An einem Felsvorsprung gebot der Tonkawa Halt.
»Was ist los?«, fragte McKenzie im schroffen Ton eines Mannes, der an diesem Morgen nichts außer Ungeduld empfunden hatte. »Die verdammten Indianerdörfer müssten längst in Sicht sein.«
Der Häuptling hob den Arm und deutete auf eine dünne Rauchsäule, die von der Talsohle des Canyons aufstieg. Sie war von einem Ring aus winzigen Tipis umgeben, die McKenzie beim ersten Blick in die Schlucht entgangen waren.
»Na endlich«, sagte der Colonel. »Jetzt geht’s ihnen an den Kragen.«
Palo Duro Canyon, Texas, September 1874
Das Püppchen war ein Geschenk ihres Bruders und bestand aus trockenem Präriegras, das an der Taille und unter dem Hals mit festerem Süßgras zusammengebunden war. Die Augen bestanden aus zwei angenähten Glasperlen, die sie in Fort Sill von einem Händler erhalten hatten, der Tauk und die anderen Kiowa-Kinder gemocht hatte.
Tauk vermisste das Püppchen.
Entgegen ihrer sonstigen Gewohnheit hatte es die Zehnjährige nicht unter den Ledergürtel gesteckt, als sie an der Seite ihrer Mutter das Teepee verlassen hatte. Sie hatte das Püppchen in dessen Bett an der Feuerstelle gelassen, wo es – so hatte Tauk gedacht – an diesem kühlen Morgen nicht frieren würde.

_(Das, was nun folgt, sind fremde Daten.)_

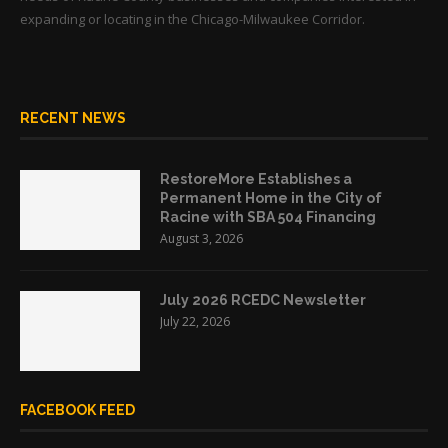
expanding or locating in the Chicago-Milwaukee Corridor.
RECENT NEWS
RestoreMore Establishes a
Permanent Home in the City of
Racine with SBA 504 Financing
August 3, 2026
July 2026 RCEDC Newsletter
July 22, 2026
FACEBOOK FEED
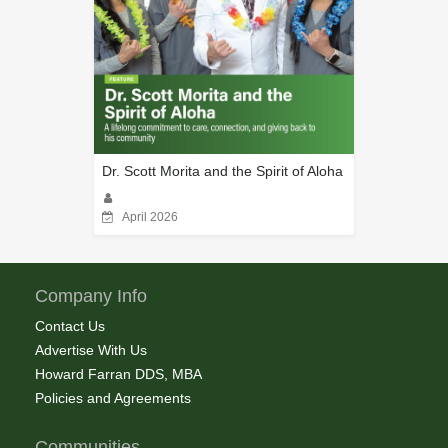
Dr. Scott Morita and the Spirit of Aloha
April 2026
Company Info
Contact Us
Advertise With Us
Howard Farran DDS, MBA
Policies and Agreements
Communities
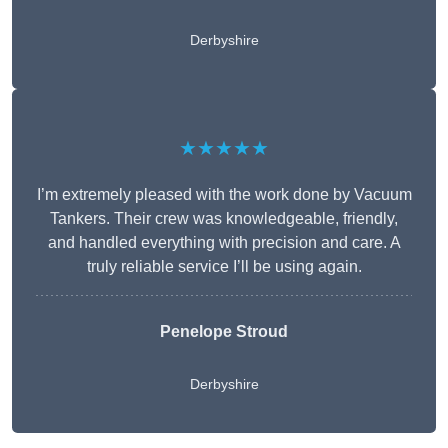
Derbyshire
★★★★★
I’m extremely pleased with the work done by Vacuum
Tankers. Their crew was knowledgeable, friendly,
and handled everything with precision and care. A
truly reliable service I’ll be using again.
Penelope Stroud
Derbyshire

Jetzt hing Tauk an der Hand ihrer Mutter und wollte zurück.
Sie hatten die Warnrufe der Krieger gehört, die mit weit aufgerissenen Augen und Blut auf den Armen von den Pferden gesprungen und ihnen atemlos von den Weißen im Tal berichtet hatten. Die Fremden trügen Feuerrohre bei sich und hätten bereits den Häuptling der Komantschen erschossen.
Sehnsüchtig sah sich Tauk nach dem Teepeedorf um.
Sie waren erst hundert oder zweihundert Schritte gegangen, zu weit, um das Püppchen noch zu holen und zu nah, um es im Stich zu lassen. Tauk stellte sich ihren Bruder vor, seine hohen Wangenknochen, die ruhigen Augen, die vor Kummer trüb werden würden, sobald er erfuhr, dass sie sein Geschenk zurückgelassen hatte.
Vielleicht war er auch stolz auf Tauk.
Vor sieben Monden waren Tauankia und Tauk bei Nacht durch das Gras gestreift, waren einem schwarzfüßigen Iltis gefolgt, der sich aus seinem Erdloch gewagt hatte. Das Tier narrte sie einige Male und lotste sie durch das halbe Tal, ehe es Tauankia mit einem Pfeil erschoss.
Tauk hatte den Pfeil aus dem Fell ziehen dürfen.
»Versprich mir, kleine Schwester«, hatte Tauankia damals zu ihr gesagt, »dass du immer gehorsam sein wirst. Es sind schlimme Zeiten für unseren Stamm. Es werden Bleichgesichter kommen, die nach unserem Blut verlangen und uns aus dem Tal vertreiben.«
Die Worte aus Tauankias Mund hatten so ernst und traurig geklungen, dass sich Tauk in der folgenden Nacht an das Püppchen gekuschelt und ihm von den Befürchtungen erzählt hatte. Sie hatte ihm gesagt, dass Mutter ganz aufgelöst sei, dass sie vor dem Teepee auf und ab schreite.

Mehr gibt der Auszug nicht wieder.